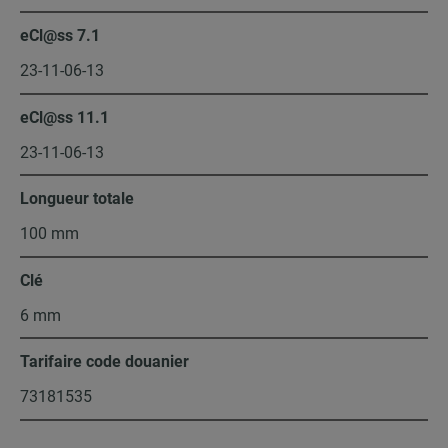
eCl@ss 7.1
23-11-06-13
eCl@ss 11.1
23-11-06-13
Longueur totale
100 mm
Clé
6 mm
Tarifaire code douanier
73181535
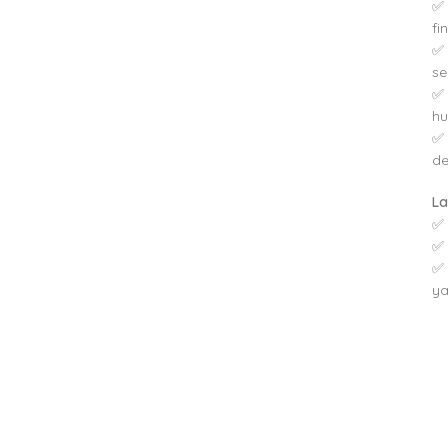
✅ 
fi
✅ 
se
✅ 
h
✅ 
de
La
✅ 
✅ 
✅ 
ya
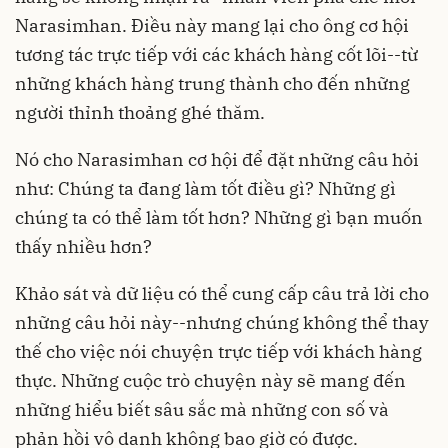
Narasimhan. Điều này mang lại cho ông cơ hội
tương tác trực tiếp với các khách hàng cốt lõi--từ
những khách hàng trung thành cho đến những
người thỉnh thoảng ghé thăm.
Nó cho Narasimhan cơ hội để đặt những câu hỏi
như: Chúng ta đang làm tốt điều gì? Những gì
chúng ta có thể làm tốt hơn? Những gì bạn muốn
thấy nhiều hơn?
Khảo sát và dữ liệu có thể cung cấp câu trả lời cho
những câu hỏi này--nhưng chúng không thể thay
thế cho việc nói chuyện trực tiếp với khách hàng
thực. Những cuộc trò chuyện này sẽ mang đến
những hiểu biết sâu sắc mà những con số và
phản hồi vô danh không bao giờ có được.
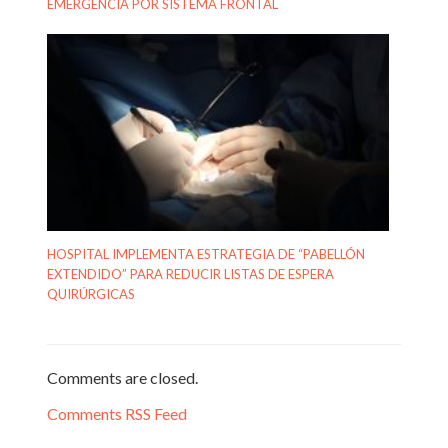
EMERGENCIA POR SISTEMA FRONTAL
HOSPITAL IMPLEMENTA ESTRATEGIA DE “PABELLÓN
EXTENDIDO” PARA REDUCIR LISTAS DE ESPERA
QUIRÚRGICAS
Comments are closed.
Comments RSS Feed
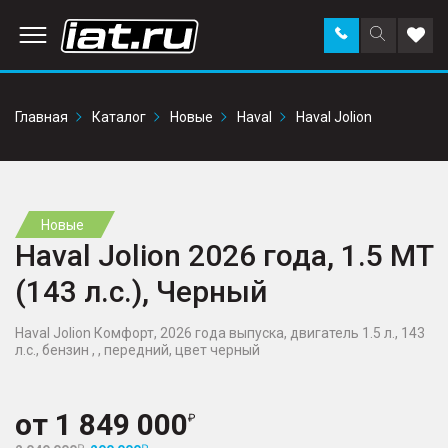
Заказать
Поиск
Доба
звонок
по
в
сайту
избр
Главная
Каталог
Новые
Haval
Haval Jolion
Новые
Haval Jolion 2026 года, 1.5 MT
(143 л.с.), Черный
Haval Jolion Комфорт, 2026 года выпуска, двигатель 1.5 л., 143
л.с., бензин , , передний, цвет черный
от
1 849 000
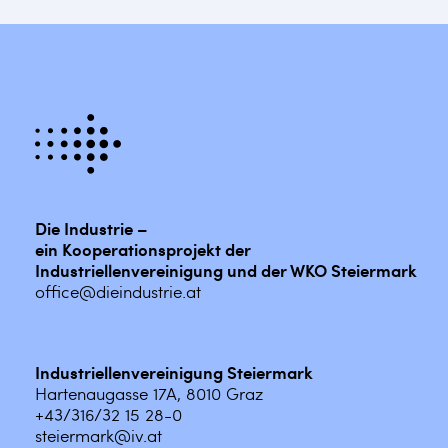
Die Industrie –
ein Kooperationsprojekt der
Industriellenvereinigung und der WKO Steiermark
office@dieindustrie.at
Industriellenvereinigung Steiermark
Hartenaugasse 17A, 8010 Graz
+43/316/32 15 28-0
steiermark@iv.at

About this exercise » Each line holding "Comments" in the records should be copied out.

Task output »
Comments are closed.
Comments RSS Feed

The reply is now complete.